**TASK TO CARRY OUT**
Each record should be copied exactly, and none of them omitted.

Document structure recognition data
☆ ☆ ☆ ☆

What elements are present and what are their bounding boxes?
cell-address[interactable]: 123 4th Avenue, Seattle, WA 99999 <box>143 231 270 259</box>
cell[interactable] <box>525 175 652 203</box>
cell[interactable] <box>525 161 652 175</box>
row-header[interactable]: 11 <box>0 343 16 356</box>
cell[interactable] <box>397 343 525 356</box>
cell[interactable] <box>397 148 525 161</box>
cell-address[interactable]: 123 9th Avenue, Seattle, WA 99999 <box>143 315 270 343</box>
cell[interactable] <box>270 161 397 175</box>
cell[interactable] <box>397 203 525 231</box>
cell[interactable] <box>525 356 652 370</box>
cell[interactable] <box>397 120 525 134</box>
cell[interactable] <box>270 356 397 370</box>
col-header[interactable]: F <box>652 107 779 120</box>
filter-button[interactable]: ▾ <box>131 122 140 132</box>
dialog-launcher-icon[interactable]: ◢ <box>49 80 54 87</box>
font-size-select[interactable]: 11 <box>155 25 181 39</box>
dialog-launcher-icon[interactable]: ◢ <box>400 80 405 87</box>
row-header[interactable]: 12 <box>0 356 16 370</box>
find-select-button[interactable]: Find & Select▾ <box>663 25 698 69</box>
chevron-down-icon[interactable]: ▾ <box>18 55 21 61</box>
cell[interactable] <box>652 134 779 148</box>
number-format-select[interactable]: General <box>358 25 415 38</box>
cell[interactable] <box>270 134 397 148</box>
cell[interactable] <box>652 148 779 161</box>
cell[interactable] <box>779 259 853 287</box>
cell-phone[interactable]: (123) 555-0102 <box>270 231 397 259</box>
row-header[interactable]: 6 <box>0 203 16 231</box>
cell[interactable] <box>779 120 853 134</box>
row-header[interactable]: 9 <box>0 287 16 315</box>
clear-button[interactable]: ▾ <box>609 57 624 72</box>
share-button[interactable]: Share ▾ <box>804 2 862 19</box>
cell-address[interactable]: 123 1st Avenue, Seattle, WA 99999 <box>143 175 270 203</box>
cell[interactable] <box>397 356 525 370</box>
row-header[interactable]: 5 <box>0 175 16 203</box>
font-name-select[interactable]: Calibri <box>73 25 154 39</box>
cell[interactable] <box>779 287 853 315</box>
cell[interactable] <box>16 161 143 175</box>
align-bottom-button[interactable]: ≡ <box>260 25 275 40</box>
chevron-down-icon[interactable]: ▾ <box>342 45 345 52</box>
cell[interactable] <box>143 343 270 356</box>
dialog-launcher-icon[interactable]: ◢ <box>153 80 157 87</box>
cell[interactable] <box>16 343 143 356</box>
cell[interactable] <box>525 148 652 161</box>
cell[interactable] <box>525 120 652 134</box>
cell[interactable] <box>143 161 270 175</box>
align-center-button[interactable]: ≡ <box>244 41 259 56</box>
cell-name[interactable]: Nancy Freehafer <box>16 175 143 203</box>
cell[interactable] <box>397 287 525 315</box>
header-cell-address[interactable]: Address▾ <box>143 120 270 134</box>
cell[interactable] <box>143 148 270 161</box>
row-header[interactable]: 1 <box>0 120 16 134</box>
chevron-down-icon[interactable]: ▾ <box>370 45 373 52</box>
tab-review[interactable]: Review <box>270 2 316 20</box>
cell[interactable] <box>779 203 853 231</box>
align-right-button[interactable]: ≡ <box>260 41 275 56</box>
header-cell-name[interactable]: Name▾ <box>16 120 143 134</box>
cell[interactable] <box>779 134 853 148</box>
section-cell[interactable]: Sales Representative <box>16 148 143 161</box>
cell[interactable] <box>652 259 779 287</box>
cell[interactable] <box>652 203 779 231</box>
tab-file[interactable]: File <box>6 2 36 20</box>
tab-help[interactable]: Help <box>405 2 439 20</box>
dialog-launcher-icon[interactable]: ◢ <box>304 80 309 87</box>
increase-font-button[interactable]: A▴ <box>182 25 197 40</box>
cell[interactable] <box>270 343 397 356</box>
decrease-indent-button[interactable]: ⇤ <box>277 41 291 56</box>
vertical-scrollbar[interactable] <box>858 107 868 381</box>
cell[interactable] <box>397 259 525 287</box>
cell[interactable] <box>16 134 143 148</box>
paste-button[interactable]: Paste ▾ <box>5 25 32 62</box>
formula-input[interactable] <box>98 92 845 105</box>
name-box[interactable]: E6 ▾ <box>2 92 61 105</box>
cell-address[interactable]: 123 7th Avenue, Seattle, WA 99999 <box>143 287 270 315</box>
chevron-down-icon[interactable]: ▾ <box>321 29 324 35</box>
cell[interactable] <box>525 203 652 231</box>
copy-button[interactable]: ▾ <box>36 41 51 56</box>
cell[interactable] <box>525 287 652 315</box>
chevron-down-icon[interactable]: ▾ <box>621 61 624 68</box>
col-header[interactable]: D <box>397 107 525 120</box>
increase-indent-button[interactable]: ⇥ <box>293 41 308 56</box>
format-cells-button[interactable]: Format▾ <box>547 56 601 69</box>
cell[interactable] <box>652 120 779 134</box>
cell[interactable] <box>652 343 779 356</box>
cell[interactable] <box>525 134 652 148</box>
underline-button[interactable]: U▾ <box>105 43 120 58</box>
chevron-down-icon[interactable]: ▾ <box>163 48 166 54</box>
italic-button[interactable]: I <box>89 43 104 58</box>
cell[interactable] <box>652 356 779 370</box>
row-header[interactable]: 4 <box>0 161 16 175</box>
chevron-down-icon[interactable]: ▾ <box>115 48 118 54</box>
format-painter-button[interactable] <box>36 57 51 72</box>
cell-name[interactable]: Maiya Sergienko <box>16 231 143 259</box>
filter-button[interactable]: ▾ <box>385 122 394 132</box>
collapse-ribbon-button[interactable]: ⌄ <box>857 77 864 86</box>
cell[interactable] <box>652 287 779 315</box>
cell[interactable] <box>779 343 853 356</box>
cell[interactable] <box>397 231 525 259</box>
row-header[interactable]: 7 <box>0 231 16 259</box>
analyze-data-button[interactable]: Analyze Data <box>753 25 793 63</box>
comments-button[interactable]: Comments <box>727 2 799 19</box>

☆ ☆ ☆ ☆

**OUTPUT BELOW**
What elements are present and what are their bounding boxes?
cell-address[interactable]: 123 4th Avenue, Seattle, WA 99999 <box>143 231 270 259</box>
cell[interactable] <box>525 175 652 203</box>
cell[interactable] <box>525 161 652 175</box>
row-header[interactable]: 11 <box>0 343 16 356</box>
cell[interactable] <box>397 343 525 356</box>
cell[interactable] <box>397 148 525 161</box>
cell-address[interactable]: 123 9th Avenue, Seattle, WA 99999 <box>143 315 270 343</box>
cell[interactable] <box>270 161 397 175</box>
cell[interactable] <box>397 203 525 231</box>
cell[interactable] <box>525 356 652 370</box>
cell[interactable] <box>397 120 525 134</box>
cell[interactable] <box>270 356 397 370</box>
col-header[interactable]: F <box>652 107 779 120</box>
filter-button[interactable]: ▾ <box>131 122 140 132</box>
dialog-launcher-icon[interactable]: ◢ <box>49 80 54 87</box>
font-size-select[interactable]: 11 <box>155 25 181 39</box>
dialog-launcher-icon[interactable]: ◢ <box>400 80 405 87</box>
row-header[interactable]: 12 <box>0 356 16 370</box>
find-select-button[interactable]: Find & Select▾ <box>663 25 698 69</box>
chevron-down-icon[interactable]: ▾ <box>18 55 21 61</box>
cell[interactable] <box>652 134 779 148</box>
number-format-select[interactable]: General <box>358 25 415 38</box>
cell[interactable] <box>270 134 397 148</box>
cell[interactable] <box>652 148 779 161</box>
cell[interactable] <box>779 259 853 287</box>
cell-phone[interactable]: (123) 555-0102 <box>270 231 397 259</box>
row-header[interactable]: 6 <box>0 203 16 231</box>
cell[interactable] <box>779 120 853 134</box>
row-header[interactable]: 9 <box>0 287 16 315</box>
clear-button[interactable]: ▾ <box>609 57 624 72</box>
share-button[interactable]: Share ▾ <box>804 2 862 19</box>
cell-address[interactable]: 123 1st Avenue, Seattle, WA 99999 <box>143 175 270 203</box>
cell[interactable] <box>397 356 525 370</box>
row-header[interactable]: 5 <box>0 175 16 203</box>
font-name-select[interactable]: Calibri <box>73 25 154 39</box>
cell[interactable] <box>779 287 853 315</box>
cell[interactable] <box>16 161 143 175</box>
align-bottom-button[interactable]: ≡ <box>260 25 275 40</box>
chevron-down-icon[interactable]: ▾ <box>342 45 345 52</box>
cell[interactable] <box>143 343 270 356</box>
dialog-launcher-icon[interactable]: ◢ <box>153 80 157 87</box>
cell[interactable] <box>16 343 143 356</box>
cell[interactable] <box>525 148 652 161</box>
cell[interactable] <box>525 120 652 134</box>
cell[interactable] <box>143 161 270 175</box>
align-center-button[interactable]: ≡ <box>244 41 259 56</box>
cell-name[interactable]: Nancy Freehafer <box>16 175 143 203</box>
cell[interactable] <box>397 287 525 315</box>
header-cell-address[interactable]: Address▾ <box>143 120 270 134</box>
cell[interactable] <box>143 148 270 161</box>
row-header[interactable]: 1 <box>0 120 16 134</box>
chevron-down-icon[interactable]: ▾ <box>370 45 373 52</box>
tab-review[interactable]: Review <box>270 2 316 20</box>
cell[interactable] <box>779 203 853 231</box>
align-right-button[interactable]: ≡ <box>260 41 275 56</box>
header-cell-name[interactable]: Name▾ <box>16 120 143 134</box>
cell[interactable] <box>779 134 853 148</box>
section-cell[interactable]: Sales Representative <box>16 148 143 161</box>
cell[interactable] <box>652 259 779 287</box>
cell[interactable] <box>652 203 779 231</box>
tab-file[interactable]: File <box>6 2 36 20</box>
tab-help[interactable]: Help <box>405 2 439 20</box>
dialog-launcher-icon[interactable]: ◢ <box>304 80 309 87</box>
increase-font-button[interactable]: A▴ <box>182 25 197 40</box>
cell[interactable] <box>270 343 397 356</box>
decrease-indent-button[interactable]: ⇤ <box>277 41 291 56</box>
vertical-scrollbar[interactable] <box>858 107 868 381</box>
cell[interactable] <box>397 259 525 287</box>
cell[interactable] <box>16 134 143 148</box>
paste-button[interactable]: Paste ▾ <box>5 25 32 62</box>
formula-input[interactable] <box>98 92 845 105</box>
name-box[interactable]: E6 ▾ <box>2 92 61 105</box>
cell-address[interactable]: 123 7th Avenue, Seattle, WA 99999 <box>143 287 270 315</box>
chevron-down-icon[interactable]: ▾ <box>321 29 324 35</box>
cell[interactable] <box>525 203 652 231</box>
copy-button[interactable]: ▾ <box>36 41 51 56</box>
cell[interactable] <box>525 287 652 315</box>
chevron-down-icon[interactable]: ▾ <box>621 61 624 68</box>
col-header[interactable]: D <box>397 107 525 120</box>
increase-indent-button[interactable]: ⇥ <box>293 41 308 56</box>
format-cells-button[interactable]: Format▾ <box>547 56 601 69</box>
cell[interactable] <box>652 120 779 134</box>
cell[interactable] <box>652 343 779 356</box>
cell[interactable] <box>525 134 652 148</box>
underline-button[interactable]: U▾ <box>105 43 120 58</box>
chevron-down-icon[interactable]: ▾ <box>163 48 166 54</box>
italic-button[interactable]: I <box>89 43 104 58</box>
cell[interactable] <box>652 356 779 370</box>
row-header[interactable]: 4 <box>0 161 16 175</box>
chevron-down-icon[interactable]: ▾ <box>115 48 118 54</box>
format-painter-button[interactable] <box>36 57 51 72</box>
cell-name[interactable]: Maiya Sergienko <box>16 231 143 259</box>
filter-button[interactable]: ▾ <box>385 122 394 132</box>
collapse-ribbon-button[interactable]: ⌄ <box>857 77 864 86</box>
cell[interactable] <box>652 287 779 315</box>
cell[interactable] <box>779 343 853 356</box>
cell[interactable] <box>397 231 525 259</box>
row-header[interactable]: 7 <box>0 231 16 259</box>
analyze-data-button[interactable]: Analyze Data <box>753 25 793 63</box>
comments-button[interactable]: Comments <box>727 2 799 19</box>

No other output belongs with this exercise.